上海大学中国海外文物研究センターなどが編さんし、旅順や日本で撮影された石碑の写真や碑文の拓本、建立から日本に持ち去られるまでの公文書・史料、20世紀以降の国内外研究者による研究成果など、現存する鴻臚井碑関連の全ての資料を体系的に整理し、碑のさらなる研究と返還要求に向けて、包括的で系統的かつ信頼性の高い史料・文献基盤を整えた。
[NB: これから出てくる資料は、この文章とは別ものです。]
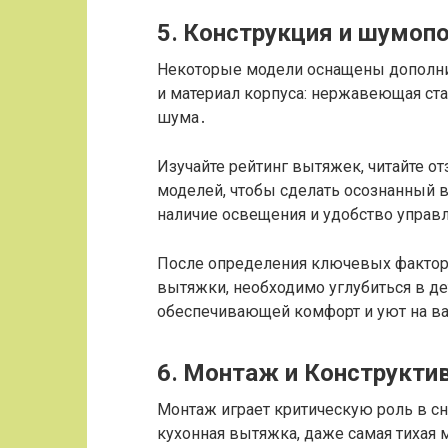
5․ Конструкция и шумоп
Некоторые модели оснащены дополн
и материал корпуса: нержавеющая стал
шума․
Изучайте рейтинг вытяжек, читайте о
моделей, чтобы сделать осознанный 
наличие освещения и удобство управл
После определения ключевых фактор
вытяжки, необходимо углубиться в д
обеспечивающей комфорт и уют на в
6․ Монтаж и Конструкти
Монтаж играет критическую роль в с
кухонная вытяжка, даже самая тихая 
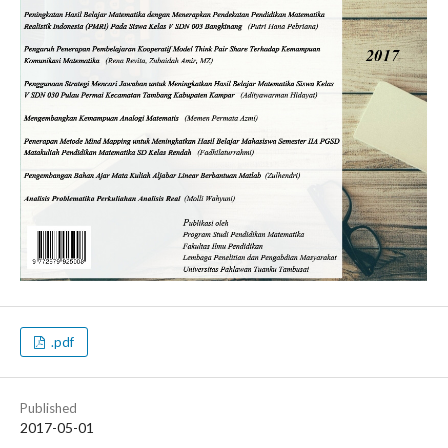
.pdf
Published
2017-05-01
鴻臚井碑は714年に建立され、唐の朝廷の特使が勅命によって東北少数民族「靺鞨(まっかつ)」の首長を冊封したことが記されている。同地域が唐王朝の版図に属したことを明確に示す重要な歴史的物証とされるが、日本軍旅順鎮守府が1908年4月末以前に石碑と1896年建設の碑亭を解体して船積みし、不法に日本へ運んだ。中国の関連政府部門や研究者、市民団体、日本の有識者らが石碑の中国への返還に向けて努力を続けてきた。
書籍の発刊式典では、編さん委員会が日本の文化関連団体の代表に同書を贈呈。双方は共同宣言を発表し、日本政府が歴史的事実を尊重し、流出文化財の本来の所有国への返還という国際的な共通認識に従い、歴史の過ちを正し、鴻臚井碑を早急に返還するよう呼びかけた。